| EXERCISE GOAL |
Each record below must come back exactly as written; its pictures must not.
** Opening EXERCISE MATERIALS block **
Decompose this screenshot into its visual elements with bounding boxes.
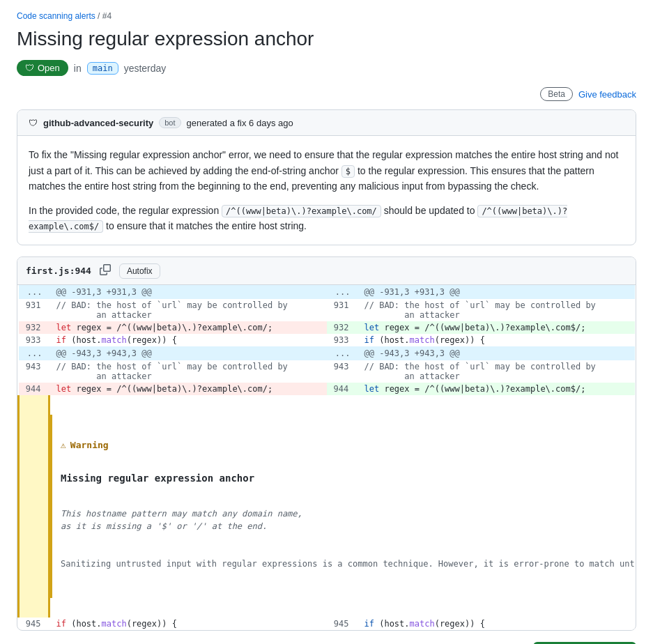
hunk2-range-left: @@ -943,3 +943,3 @@ <box>49 346 327 360</box>
right-code-943: // BAD: the host of `url` may be control… <box>358 360 635 383</box>
table-row: 933 if (host.match(regex)) { 933 if (hos… <box>19 334 635 346</box>
branch-tag: main <box>87 62 118 75</box>
give-feedback-link[interactable]: Give feedback <box>578 89 636 100</box>
diff-filename: first.js:944 <box>26 266 91 276</box>
bot-badge: bot <box>159 117 180 128</box>
status-in: in <box>74 63 82 74</box>
breadcrumb: Code scanning alerts / #4 <box>17 11 636 21</box>
fix-card-body: To fix the "Missing regular expression a… <box>17 136 636 245</box>
fix-action: generated a fix 6 days ago <box>187 118 293 128</box>
left-code-931: // BAD: the host of `url` may be control… <box>49 299 327 321</box>
breadcrumb-link[interactable]: Code scanning alerts <box>17 11 95 21</box>
shield-icon: 🛡 <box>25 63 34 73</box>
warning-long-desc: Sanitizing untrusted input with regular … <box>52 558 327 578</box>
status-row: 🛡 Open in main yesterday <box>17 60 636 76</box>
page-title: Missing regular expression anchor <box>17 26 636 52</box>
breadcrumb-issue-number: #4 <box>102 11 112 21</box>
right-line-num-931: 931 <box>327 299 358 321</box>
hunk-range-left: @@ -931,3 +931,3 @@ <box>49 285 327 299</box>
copy-button[interactable] <box>97 263 114 279</box>
diff-section: first.js:944 Autofix ... @@ -931,3 +931,… <box>17 256 636 630</box>
table-row: 944 let regex = /^((www|beta)\.)?example… <box>19 383 635 395</box>
right-code-945: if (host.match(regex)) { <box>358 618 635 630</box>
left-code-945: if (host.match(regex)) { <box>49 618 327 630</box>
right-line-num-943: 943 <box>327 360 358 383</box>
hunk-header-2: ... @@ -943,3 +943,3 @@ ... @@ -943,3 +9… <box>19 346 635 360</box>
warning-row: ⚠️ Warning Missing regular expression an… <box>19 395 635 617</box>
hunk2-dots-left: ... <box>19 346 49 360</box>
right-line-num-944: 944 <box>327 383 358 395</box>
right-code-933: if (host.match(regex)) { <box>358 334 635 346</box>
left-line-num-931: 931 <box>19 299 49 321</box>
left-code-943: // BAD: the host of `url` may be control… <box>49 360 327 383</box>
create-pr-button[interactable]: Create PR with fix <box>533 642 636 644</box>
beta-feedback-row: Beta Give feedback <box>17 87 636 101</box>
shield-icon-small: 🛡 <box>29 118 38 128</box>
fix-card-header: 🛡 github-advanced-security bot generated… <box>17 110 636 136</box>
fix-body-p1: To fix the "Missing regular expression a… <box>29 147 624 194</box>
right-line-num-933: 933 <box>327 334 358 346</box>
table-row: 932 let regex = /^((www|beta)\.)?example… <box>19 321 635 334</box>
fix-card: 🛡 github-advanced-security bot generated… <box>17 109 636 245</box>
fix-body-p2: In the provided code, the regular expres… <box>29 203 624 234</box>
left-code-933: if (host.match(regex)) { <box>49 334 327 346</box>
table-row: 945 if (host.match(regex)) { 945 if (hos… <box>19 618 635 630</box>
right-line-num-932: 932 <box>327 321 358 334</box>
warning-gutter <box>19 395 49 617</box>
hunk2-dots-right: ... <box>327 346 358 360</box>
warning-panel: ⚠️ Warning Missing regular expression an… <box>50 415 327 597</box>
left-line-num-933: 933 <box>19 334 49 346</box>
hunk-range-right: @@ -931,3 +931,3 @@ <box>358 285 635 299</box>
left-line-num-945: 945 <box>19 618 49 630</box>
fix-author: github-advanced-security <box>43 118 153 128</box>
warning-right-num <box>327 395 358 617</box>
hunk-header-1: ... @@ -931,3 +931,3 @@ ... @@ -931,3 +9… <box>19 285 635 299</box>
table-row: 943 // BAD: the host of `url` may be con… <box>19 360 635 383</box>
left-line-num-944: 944 <box>19 383 49 395</box>
warning-panel-cell: ⚠️ Warning Missing regular expression an… <box>49 395 327 617</box>
breadcrumb-separator: / <box>98 11 102 21</box>
beta-badge: Beta <box>540 87 573 101</box>
warning-icon: ⚠️ <box>61 440 66 450</box>
right-code-932: let regex = /^((www|beta)\.)?example\.co… <box>358 321 635 334</box>
hunk-dots-right: ... <box>327 285 358 299</box>
autofix-button[interactable]: Autofix <box>119 263 160 279</box>
right-code-944: let regex = /^((www|beta)\.)?example\.co… <box>358 383 635 395</box>
hunk-dots-left: ... <box>19 285 49 299</box>
left-code-944: let regex = /^((www|beta)\.)?example\.co… <box>49 383 327 395</box>
right-code-931: // BAD: the host of `url` may be control… <box>358 299 635 321</box>
diff-table-container: ... @@ -931,3 +931,3 @@ ... @@ -931,3 +9… <box>17 285 636 629</box>
warning-title: Missing regular expression anchor <box>52 473 327 488</box>
old-regex-code: /^((www|beta)\.)?example\.com/ <box>222 205 381 217</box>
warning-header: ⚠️ Warning <box>52 434 327 453</box>
status-label: Open <box>38 63 60 73</box>
left-line-num-932: 932 <box>19 321 49 334</box>
hunk2-range-right: @@ -943,3 +943,3 @@ <box>358 346 635 360</box>
warning-right-code <box>358 395 635 617</box>
status-badge: 🛡 Open <box>17 60 68 76</box>
warning-label: Warning <box>70 440 109 450</box>
left-line-num-943: 943 <box>19 360 49 383</box>
table-row: 931 // BAD: the host of `url` may be con… <box>19 299 635 321</box>
right-line-num-945: 945 <box>327 618 358 630</box>
status-time: yesterday <box>124 63 167 74</box>
dollar-code: $ <box>341 165 355 178</box>
warning-short-desc: This hostname pattern may match any doma… <box>52 507 327 538</box>
left-code-932: let regex = /^((www|beta)\.)?example\.co… <box>49 321 327 334</box>
diff-header: first.js:944 Autofix <box>17 257 636 285</box>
** Closing EXERCISE MATERIALS block **
| TASK RESULT |
Decompose this screenshot into its visual elements with bounding boxes.
hunk2-range-left: @@ -943,3 +943,3 @@ <box>49 346 327 360</box>
right-code-943: // BAD: the host of `url` may be control… <box>358 360 635 383</box>
table-row: 933 if (host.match(regex)) { 933 if (hos… <box>19 334 635 346</box>
branch-tag: main <box>87 62 118 75</box>
give-feedback-link[interactable]: Give feedback <box>578 89 636 100</box>
diff-filename: first.js:944 <box>26 266 91 276</box>
bot-badge: bot <box>159 117 180 128</box>
status-in: in <box>74 63 82 74</box>
breadcrumb: Code scanning alerts / #4 <box>17 11 636 21</box>
fix-card-body: To fix the "Missing regular expression a… <box>17 136 636 245</box>
fix-action: generated a fix 6 days ago <box>187 118 293 128</box>
left-code-931: // BAD: the host of `url` may be control… <box>49 299 327 321</box>
breadcrumb-link[interactable]: Code scanning alerts <box>17 11 95 21</box>
shield-icon: 🛡 <box>25 63 34 73</box>
warning-long-desc: Sanitizing untrusted input with regular … <box>52 558 327 578</box>
status-row: 🛡 Open in main yesterday <box>17 60 636 76</box>
page-title: Missing regular expression anchor <box>17 26 636 52</box>
breadcrumb-issue-number: #4 <box>102 11 112 21</box>
right-line-num-931: 931 <box>327 299 358 321</box>
hunk-range-left: @@ -931,3 +931,3 @@ <box>49 285 327 299</box>
copy-button[interactable] <box>97 263 114 279</box>
diff-section: first.js:944 Autofix ... @@ -931,3 +931,… <box>17 256 636 630</box>
table-row: 944 let regex = /^((www|beta)\.)?example… <box>19 383 635 395</box>
right-code-945: if (host.match(regex)) { <box>358 618 635 630</box>
left-code-945: if (host.match(regex)) { <box>49 618 327 630</box>
right-line-num-943: 943 <box>327 360 358 383</box>
hunk-header-2: ... @@ -943,3 +943,3 @@ ... @@ -943,3 +9… <box>19 346 635 360</box>
warning-row: ⚠️ Warning Missing regular expression an… <box>19 395 635 617</box>
hunk2-dots-left: ... <box>19 346 49 360</box>
right-line-num-944: 944 <box>327 383 358 395</box>
right-code-933: if (host.match(regex)) { <box>358 334 635 346</box>
left-line-num-931: 931 <box>19 299 49 321</box>
left-code-943: // BAD: the host of `url` may be control… <box>49 360 327 383</box>
create-pr-button[interactable]: Create PR with fix <box>533 642 636 644</box>
beta-feedback-row: Beta Give feedback <box>17 87 636 101</box>
shield-icon-small: 🛡 <box>29 118 38 128</box>
fix-card-header: 🛡 github-advanced-security bot generated… <box>17 110 636 136</box>
fix-body-p1: To fix the "Missing regular expression a… <box>29 147 624 194</box>
right-line-num-933: 933 <box>327 334 358 346</box>
table-row: 932 let regex = /^((www|beta)\.)?example… <box>19 321 635 334</box>
fix-card: 🛡 github-advanced-security bot generated… <box>17 109 636 245</box>
fix-body-p2: In the provided code, the regular expres… <box>29 203 624 234</box>
left-code-933: if (host.match(regex)) { <box>49 334 327 346</box>
table-row: 945 if (host.match(regex)) { 945 if (hos… <box>19 618 635 630</box>
right-line-num-932: 932 <box>327 321 358 334</box>
warning-gutter <box>19 395 49 617</box>
hunk2-dots-right: ... <box>327 346 358 360</box>
warning-panel: ⚠️ Warning Missing regular expression an… <box>50 415 327 597</box>
left-line-num-933: 933 <box>19 334 49 346</box>
hunk-range-right: @@ -931,3 +931,3 @@ <box>358 285 635 299</box>
left-line-num-945: 945 <box>19 618 49 630</box>
fix-author: github-advanced-security <box>43 118 153 128</box>
warning-right-num <box>327 395 358 617</box>
hunk-header-1: ... @@ -931,3 +931,3 @@ ... @@ -931,3 +9… <box>19 285 635 299</box>
table-row: 943 // BAD: the host of `url` may be con… <box>19 360 635 383</box>
left-line-num-944: 944 <box>19 383 49 395</box>
warning-panel-cell: ⚠️ Warning Missing regular expression an… <box>49 395 327 617</box>
breadcrumb-separator: / <box>98 11 102 21</box>
beta-badge: Beta <box>540 87 573 101</box>
warning-icon: ⚠️ <box>61 440 66 450</box>
right-code-932: let regex = /^((www|beta)\.)?example\.co… <box>358 321 635 334</box>
hunk-dots-right: ... <box>327 285 358 299</box>
autofix-button[interactable]: Autofix <box>119 263 160 279</box>
right-code-944: let regex = /^((www|beta)\.)?example\.co… <box>358 383 635 395</box>
hunk-dots-left: ... <box>19 285 49 299</box>
left-code-944: let regex = /^((www|beta)\.)?example\.co… <box>49 383 327 395</box>
right-code-931: // BAD: the host of `url` may be control… <box>358 299 635 321</box>
diff-table-container: ... @@ -931,3 +931,3 @@ ... @@ -931,3 +9… <box>17 285 636 629</box>
warning-title: Missing regular expression anchor <box>52 473 327 488</box>
old-regex-code: /^((www|beta)\.)?example\.com/ <box>222 205 381 217</box>
warning-header: ⚠️ Warning <box>52 434 327 453</box>
status-label: Open <box>38 63 60 73</box>
left-line-num-932: 932 <box>19 321 49 334</box>
hunk2-range-right: @@ -943,3 +943,3 @@ <box>358 346 635 360</box>
warning-right-code <box>358 395 635 617</box>
status-badge: 🛡 Open <box>17 60 68 76</box>
warning-label: Warning <box>70 440 109 450</box>
left-line-num-943: 943 <box>19 360 49 383</box>
table-row: 931 // BAD: the host of `url` may be con… <box>19 299 635 321</box>
right-line-num-945: 945 <box>327 618 358 630</box>
status-time: yesterday <box>124 63 167 74</box>
dollar-code: $ <box>341 165 355 178</box>
warning-short-desc: This hostname pattern may match any doma… <box>52 507 327 538</box>
left-code-932: let regex = /^((www|beta)\.)?example\.co… <box>49 321 327 334</box>
diff-header: first.js:944 Autofix <box>17 257 636 285</box>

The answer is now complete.